Look through the data below and return each line where "документа" appears.

(Extracted page text data)
^^^^

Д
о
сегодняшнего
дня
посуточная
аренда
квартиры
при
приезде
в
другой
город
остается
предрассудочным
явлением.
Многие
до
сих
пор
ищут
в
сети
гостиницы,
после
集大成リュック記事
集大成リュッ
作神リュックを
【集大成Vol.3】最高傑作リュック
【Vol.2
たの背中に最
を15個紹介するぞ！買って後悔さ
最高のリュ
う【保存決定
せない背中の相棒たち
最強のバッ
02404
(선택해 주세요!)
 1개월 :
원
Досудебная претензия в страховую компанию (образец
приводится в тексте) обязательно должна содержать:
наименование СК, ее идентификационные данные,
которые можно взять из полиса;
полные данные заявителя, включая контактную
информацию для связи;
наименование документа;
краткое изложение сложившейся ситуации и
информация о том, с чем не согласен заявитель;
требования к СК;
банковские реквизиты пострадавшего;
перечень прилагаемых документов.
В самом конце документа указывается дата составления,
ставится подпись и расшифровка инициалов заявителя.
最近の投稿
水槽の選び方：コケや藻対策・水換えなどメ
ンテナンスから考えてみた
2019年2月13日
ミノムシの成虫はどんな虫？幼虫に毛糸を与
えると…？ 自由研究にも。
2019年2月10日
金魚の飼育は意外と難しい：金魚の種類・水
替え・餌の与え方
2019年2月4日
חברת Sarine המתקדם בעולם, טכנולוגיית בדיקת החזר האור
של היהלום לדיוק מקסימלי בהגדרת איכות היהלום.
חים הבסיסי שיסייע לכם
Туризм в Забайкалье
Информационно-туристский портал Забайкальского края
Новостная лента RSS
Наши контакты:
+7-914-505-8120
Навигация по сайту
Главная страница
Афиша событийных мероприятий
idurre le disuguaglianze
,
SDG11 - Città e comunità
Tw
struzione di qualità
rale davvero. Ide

^^^^

## Answer to this exercise
наименование документа;
В самом конце документа указывается дата составления,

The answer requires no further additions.